### SOURCE MATERIAL
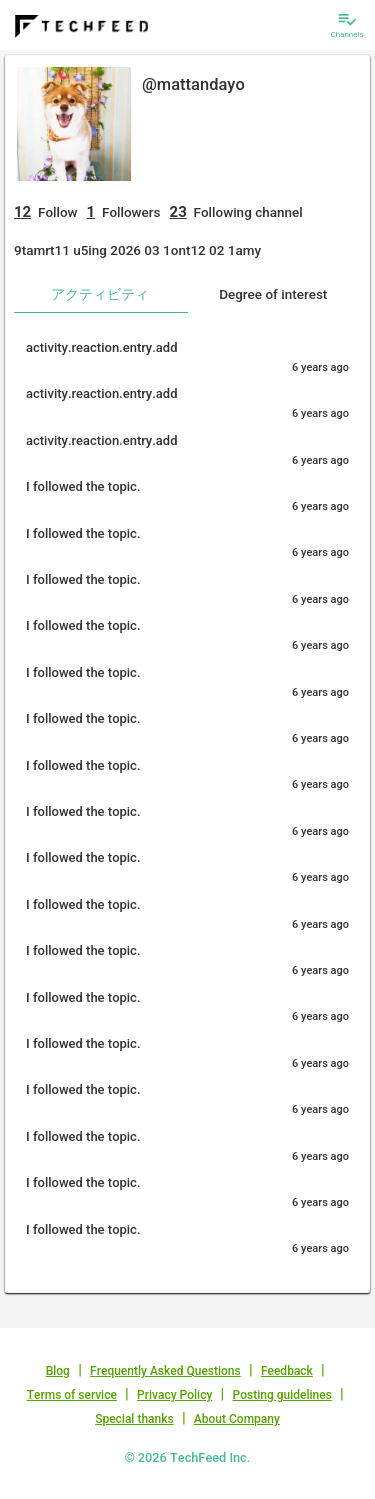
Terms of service (72, 1395)
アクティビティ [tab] (100, 294)
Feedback (287, 1371)
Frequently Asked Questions (165, 1371)
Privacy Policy (174, 1395)
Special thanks (134, 1419)
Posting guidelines (282, 1395)
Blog (58, 1371)
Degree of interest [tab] (273, 294)
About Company (237, 1419)
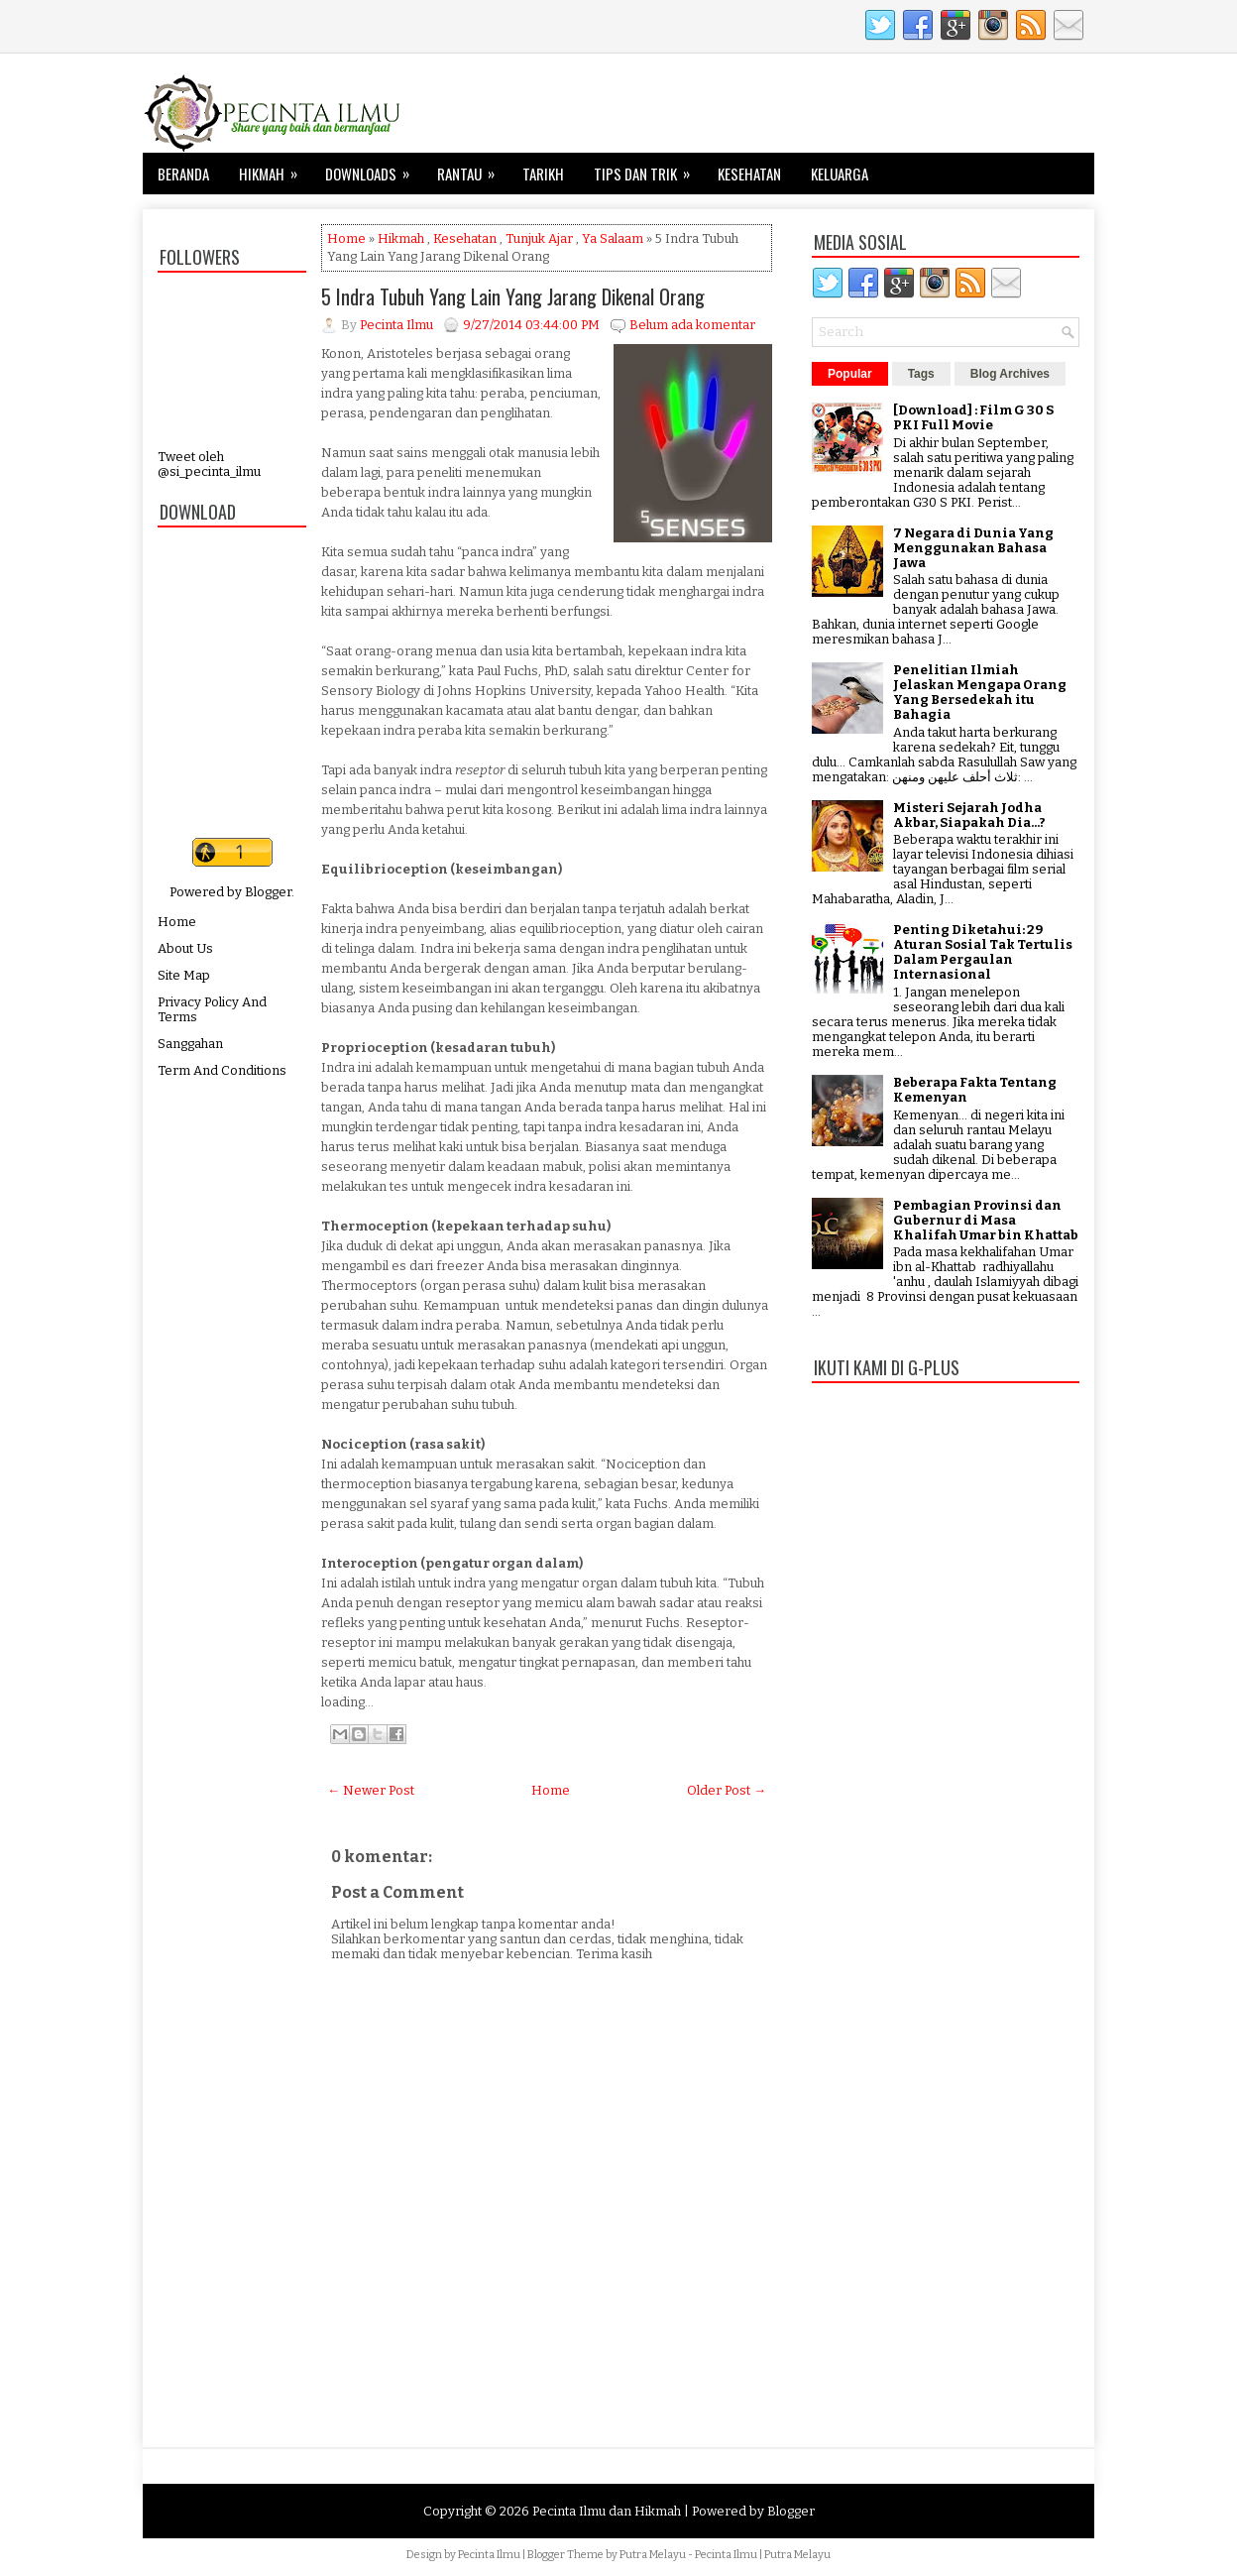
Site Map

### ASSIGNMENT
Where the line containing "Posting guidelines (282, 1395)" appears, begin writing out the lines exactly, and continue through the end of the material above, omitting pictures.

### WRITTEN SOLUTION
Posting guidelines (282, 1395)
Blog (58, 1371)
Degree of interest [tab] (273, 294)
About Company (237, 1419)
Site Map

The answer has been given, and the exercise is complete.